Female writers, directors and producer directors are also much less likely than their male counterparts to be employed on peak-time programmes (35.8% female writers, 32.1% female directors) than on non-peak time programmes (43.6% writers, 35.8% directors).

Female writers are particularly under-represented (30.2%) in Comedy programmes, and female directors are particularly under-represented in Children’s (26.2%) and Entertainment (21.2%) programmes.

One in three of all directors (33.3%) identified as female, however the proportion of director contributions they make is even lower at 25.3%, suggesting that they are under-utilised even where employed. This compares with their male counterparts, with 66% of male directors making a much higher 76% of contributions.

The number of female writers employed by each broadcaster doesn’t always reflect the actual number of contributions they make to content for that broadcaster. For example, ViacomCBS (now Paramount) had the largest percentage of female writers in 2020/21 (47.5%), but they were responsible for the smallest proportion of contributions (22.4%). By contrast, on Channel 4 programmes 39.5% of writers were female, but they were responsible for the highest percentage of writing contributions across any broadcaster (58.6%).

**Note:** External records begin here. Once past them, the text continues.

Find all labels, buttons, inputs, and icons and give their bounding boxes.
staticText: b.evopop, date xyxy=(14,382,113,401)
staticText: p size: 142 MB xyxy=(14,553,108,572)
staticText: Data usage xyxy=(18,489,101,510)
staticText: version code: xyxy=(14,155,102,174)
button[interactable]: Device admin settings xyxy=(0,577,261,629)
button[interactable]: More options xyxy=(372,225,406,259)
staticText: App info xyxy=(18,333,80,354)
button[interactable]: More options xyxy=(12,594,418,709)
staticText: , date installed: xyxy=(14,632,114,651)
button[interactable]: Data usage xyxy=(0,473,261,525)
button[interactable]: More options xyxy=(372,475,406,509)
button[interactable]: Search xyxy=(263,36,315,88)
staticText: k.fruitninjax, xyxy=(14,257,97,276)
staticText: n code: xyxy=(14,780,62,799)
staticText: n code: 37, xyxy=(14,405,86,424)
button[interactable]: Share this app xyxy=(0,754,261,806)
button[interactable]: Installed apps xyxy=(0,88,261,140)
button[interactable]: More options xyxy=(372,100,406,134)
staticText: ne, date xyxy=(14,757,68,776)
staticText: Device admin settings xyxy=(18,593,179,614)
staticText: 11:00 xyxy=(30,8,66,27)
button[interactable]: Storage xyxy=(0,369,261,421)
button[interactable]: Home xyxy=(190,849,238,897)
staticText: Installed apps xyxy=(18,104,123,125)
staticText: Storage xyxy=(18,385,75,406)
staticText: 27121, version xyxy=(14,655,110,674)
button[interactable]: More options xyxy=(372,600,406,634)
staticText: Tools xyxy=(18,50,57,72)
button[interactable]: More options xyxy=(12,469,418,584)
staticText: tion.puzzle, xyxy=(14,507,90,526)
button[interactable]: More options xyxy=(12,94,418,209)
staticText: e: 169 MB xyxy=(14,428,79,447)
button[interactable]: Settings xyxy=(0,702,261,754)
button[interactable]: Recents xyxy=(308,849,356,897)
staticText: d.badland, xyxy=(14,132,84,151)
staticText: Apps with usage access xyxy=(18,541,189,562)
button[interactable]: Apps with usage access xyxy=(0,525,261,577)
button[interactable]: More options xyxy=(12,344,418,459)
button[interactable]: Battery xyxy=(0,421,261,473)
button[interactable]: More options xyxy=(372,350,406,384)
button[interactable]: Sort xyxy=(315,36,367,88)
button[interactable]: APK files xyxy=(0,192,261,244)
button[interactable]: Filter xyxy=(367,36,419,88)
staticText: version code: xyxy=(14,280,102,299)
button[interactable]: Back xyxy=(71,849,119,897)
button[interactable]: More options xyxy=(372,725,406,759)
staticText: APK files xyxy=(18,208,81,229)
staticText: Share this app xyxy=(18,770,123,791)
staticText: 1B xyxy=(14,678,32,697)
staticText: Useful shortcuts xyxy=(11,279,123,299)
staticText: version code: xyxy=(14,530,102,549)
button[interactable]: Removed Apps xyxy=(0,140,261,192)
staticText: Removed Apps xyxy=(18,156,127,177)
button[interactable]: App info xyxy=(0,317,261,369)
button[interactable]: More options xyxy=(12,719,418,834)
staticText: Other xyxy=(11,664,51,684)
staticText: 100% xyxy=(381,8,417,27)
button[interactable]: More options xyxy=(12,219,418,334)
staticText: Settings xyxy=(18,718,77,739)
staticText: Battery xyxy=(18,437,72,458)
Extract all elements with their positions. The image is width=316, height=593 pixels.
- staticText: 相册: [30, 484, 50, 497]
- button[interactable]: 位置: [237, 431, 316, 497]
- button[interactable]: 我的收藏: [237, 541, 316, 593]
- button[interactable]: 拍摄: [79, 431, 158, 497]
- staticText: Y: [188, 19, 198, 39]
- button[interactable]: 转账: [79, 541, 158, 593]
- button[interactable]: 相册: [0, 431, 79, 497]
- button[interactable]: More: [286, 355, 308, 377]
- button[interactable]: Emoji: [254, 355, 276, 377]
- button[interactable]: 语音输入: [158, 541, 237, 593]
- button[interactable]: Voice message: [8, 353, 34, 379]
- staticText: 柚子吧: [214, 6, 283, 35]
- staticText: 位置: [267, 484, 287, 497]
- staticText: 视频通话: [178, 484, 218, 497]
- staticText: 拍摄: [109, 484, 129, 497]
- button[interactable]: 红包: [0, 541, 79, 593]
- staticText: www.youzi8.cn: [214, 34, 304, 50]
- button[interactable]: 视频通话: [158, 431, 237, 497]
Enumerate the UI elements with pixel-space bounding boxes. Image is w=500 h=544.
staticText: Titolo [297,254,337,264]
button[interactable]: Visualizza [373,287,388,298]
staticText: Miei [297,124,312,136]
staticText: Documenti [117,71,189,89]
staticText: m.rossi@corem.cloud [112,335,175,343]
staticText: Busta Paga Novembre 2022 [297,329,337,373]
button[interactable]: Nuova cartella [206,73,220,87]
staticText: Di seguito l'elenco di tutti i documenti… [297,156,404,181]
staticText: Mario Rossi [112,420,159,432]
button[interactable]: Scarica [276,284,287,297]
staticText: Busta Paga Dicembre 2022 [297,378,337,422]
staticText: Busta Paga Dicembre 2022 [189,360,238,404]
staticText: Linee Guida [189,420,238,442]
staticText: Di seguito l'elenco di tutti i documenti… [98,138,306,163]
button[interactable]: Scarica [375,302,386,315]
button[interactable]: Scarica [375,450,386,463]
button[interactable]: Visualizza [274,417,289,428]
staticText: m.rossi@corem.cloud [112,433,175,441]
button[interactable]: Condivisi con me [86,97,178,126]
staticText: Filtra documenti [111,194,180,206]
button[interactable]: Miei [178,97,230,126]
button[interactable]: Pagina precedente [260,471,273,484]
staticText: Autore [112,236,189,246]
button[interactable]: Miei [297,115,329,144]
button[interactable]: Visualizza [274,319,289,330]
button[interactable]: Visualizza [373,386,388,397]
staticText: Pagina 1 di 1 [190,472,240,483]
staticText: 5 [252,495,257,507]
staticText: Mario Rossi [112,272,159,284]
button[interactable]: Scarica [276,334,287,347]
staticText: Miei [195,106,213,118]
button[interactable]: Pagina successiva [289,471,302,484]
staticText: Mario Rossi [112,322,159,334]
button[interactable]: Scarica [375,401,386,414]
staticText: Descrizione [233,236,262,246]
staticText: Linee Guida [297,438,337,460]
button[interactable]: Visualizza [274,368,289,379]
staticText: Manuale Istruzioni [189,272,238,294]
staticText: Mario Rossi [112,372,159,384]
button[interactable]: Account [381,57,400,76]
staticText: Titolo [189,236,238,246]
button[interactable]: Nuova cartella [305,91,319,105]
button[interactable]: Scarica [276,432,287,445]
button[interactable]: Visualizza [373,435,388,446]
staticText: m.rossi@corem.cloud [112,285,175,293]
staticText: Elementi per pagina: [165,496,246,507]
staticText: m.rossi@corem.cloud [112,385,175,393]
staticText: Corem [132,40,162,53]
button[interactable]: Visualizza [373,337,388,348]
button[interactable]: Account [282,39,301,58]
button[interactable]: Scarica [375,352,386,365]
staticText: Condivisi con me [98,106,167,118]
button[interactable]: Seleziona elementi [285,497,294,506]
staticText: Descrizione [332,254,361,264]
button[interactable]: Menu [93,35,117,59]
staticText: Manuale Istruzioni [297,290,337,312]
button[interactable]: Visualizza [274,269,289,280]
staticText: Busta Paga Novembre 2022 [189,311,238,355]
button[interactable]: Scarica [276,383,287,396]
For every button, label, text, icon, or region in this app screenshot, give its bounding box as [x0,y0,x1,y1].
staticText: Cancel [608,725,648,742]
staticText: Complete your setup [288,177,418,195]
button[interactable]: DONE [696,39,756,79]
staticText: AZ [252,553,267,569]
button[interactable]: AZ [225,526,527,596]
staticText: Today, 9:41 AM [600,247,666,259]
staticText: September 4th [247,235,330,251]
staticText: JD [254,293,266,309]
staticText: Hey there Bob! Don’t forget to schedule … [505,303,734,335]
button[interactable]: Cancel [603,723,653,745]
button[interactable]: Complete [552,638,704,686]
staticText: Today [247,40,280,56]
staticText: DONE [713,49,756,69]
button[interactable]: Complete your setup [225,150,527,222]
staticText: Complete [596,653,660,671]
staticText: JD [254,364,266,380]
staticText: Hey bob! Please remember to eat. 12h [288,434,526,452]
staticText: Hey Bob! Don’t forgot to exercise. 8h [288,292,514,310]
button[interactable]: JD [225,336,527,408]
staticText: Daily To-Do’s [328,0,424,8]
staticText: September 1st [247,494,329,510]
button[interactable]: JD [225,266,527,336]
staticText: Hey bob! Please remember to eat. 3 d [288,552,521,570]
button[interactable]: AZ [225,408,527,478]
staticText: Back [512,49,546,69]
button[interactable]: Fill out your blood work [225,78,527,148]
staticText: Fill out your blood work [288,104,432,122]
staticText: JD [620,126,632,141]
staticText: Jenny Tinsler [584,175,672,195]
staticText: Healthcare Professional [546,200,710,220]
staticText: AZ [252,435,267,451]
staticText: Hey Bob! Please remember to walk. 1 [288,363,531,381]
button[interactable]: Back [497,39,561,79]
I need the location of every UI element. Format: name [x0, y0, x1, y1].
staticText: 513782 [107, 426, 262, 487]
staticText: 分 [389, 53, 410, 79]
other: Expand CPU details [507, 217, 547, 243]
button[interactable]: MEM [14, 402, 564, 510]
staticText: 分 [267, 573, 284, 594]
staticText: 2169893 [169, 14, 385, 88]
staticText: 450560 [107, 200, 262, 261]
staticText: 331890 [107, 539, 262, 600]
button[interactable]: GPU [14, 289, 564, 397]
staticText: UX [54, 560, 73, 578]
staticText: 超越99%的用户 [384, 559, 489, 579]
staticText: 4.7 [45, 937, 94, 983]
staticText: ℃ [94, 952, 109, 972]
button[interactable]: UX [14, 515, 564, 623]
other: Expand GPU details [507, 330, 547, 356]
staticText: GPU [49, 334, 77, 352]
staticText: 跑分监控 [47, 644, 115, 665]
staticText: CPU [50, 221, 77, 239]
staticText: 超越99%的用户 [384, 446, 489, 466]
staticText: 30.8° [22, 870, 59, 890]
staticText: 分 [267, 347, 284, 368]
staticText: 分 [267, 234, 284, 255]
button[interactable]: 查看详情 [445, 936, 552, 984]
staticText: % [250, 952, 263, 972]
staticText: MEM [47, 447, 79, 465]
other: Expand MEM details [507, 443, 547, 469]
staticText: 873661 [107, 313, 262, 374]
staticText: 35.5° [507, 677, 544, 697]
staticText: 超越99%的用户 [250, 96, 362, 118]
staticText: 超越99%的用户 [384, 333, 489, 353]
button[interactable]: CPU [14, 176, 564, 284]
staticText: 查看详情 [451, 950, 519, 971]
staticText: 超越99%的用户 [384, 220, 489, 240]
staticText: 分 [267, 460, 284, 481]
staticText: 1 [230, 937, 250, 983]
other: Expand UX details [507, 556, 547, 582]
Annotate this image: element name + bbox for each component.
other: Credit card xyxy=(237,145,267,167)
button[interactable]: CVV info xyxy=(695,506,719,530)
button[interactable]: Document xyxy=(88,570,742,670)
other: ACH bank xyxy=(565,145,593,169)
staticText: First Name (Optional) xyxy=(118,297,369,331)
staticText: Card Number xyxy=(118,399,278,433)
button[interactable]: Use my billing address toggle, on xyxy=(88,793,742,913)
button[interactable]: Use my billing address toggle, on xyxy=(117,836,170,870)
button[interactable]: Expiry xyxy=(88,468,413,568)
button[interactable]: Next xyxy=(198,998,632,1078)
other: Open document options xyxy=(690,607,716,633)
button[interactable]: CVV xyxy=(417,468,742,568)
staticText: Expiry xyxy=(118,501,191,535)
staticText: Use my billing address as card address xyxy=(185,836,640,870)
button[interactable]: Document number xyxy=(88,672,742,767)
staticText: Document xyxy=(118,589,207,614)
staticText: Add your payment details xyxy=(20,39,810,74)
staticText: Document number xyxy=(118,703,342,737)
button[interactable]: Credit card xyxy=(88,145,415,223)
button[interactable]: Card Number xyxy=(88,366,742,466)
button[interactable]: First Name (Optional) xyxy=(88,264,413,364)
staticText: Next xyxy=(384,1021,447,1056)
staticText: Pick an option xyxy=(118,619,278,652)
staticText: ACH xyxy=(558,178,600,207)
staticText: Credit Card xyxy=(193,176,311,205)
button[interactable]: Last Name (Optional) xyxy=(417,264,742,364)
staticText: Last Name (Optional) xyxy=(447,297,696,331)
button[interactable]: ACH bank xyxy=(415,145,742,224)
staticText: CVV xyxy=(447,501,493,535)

The percentage of actual contributions made by female directors was lower than the percentage of women employed, across all broadcasters.

 While there has been a steady increase in the proportion of disabled writers and directors employed in recent years (to 9.9% and 7.3% respectively in 2021/22), disabled people made only 7.6% of writers’ contributions in 2021/22 and 4.6% of directors’ contributions. These rates are very low considering that disabled people make up 17% of the UK workforce.

Disabled people are least well represented in the role of producer director, where in contrast to writers and directors, there is no sign of any increase in representation. In 2021/22 disabled people made just 4.1% of all producer director contributions.

Contributions made by directors and writers aged over 50 have dropped over the last six years. Although nearly one in three (31%) of the UK workforce is aged 50 or over, just 25.3% of director contributions were from older people, down from 26.9% in 2016/17. 21.4% of writing contributions were made by people over 50 in 2021/22, down from 42.8% in 2016/17.

In 2021/22, 13.4 % of directors identified as Black, Asian and Minority Ethnic – an increase from 10.8% in 2016/17. But the programme contributions made by these directors remains stubbornly low – 9.5% in 2021/22 – and below 10% in each of the last six years. So while the rate of employment has increased, these directors are contributing to relatively few programmes compared to their white counterparts, whose number of contributions (90.5%) is higher than their employment numbers (86.6%).

The proportion of Black, Asian, and Minority Ethnic writers increased to a high of 15.6% in 2020/21, “possibly as a result of broadcasters’ efforts to respond to the Black Lives Matter movement.” However, the proportion has since fallen to 14% in 2021/22. Despite these increases in employment rates, contributions by Black, Asian and Minority Ethnic writers have remained considerably lower (8.7%), which again contrasts with white counterparts, whose contributions are higher than their employment figures.

Compared to UK population estimates (6.4%), there is strong representation in the roles of writer and director by people who identify as LGB. However, writer (23.9%) and director (24.4%) contributions by gay men dominate, with many times more contributions than lesbians (0.9% writers, 3.4% directors) and bisexuals (6.2% writers, 2.2% directors).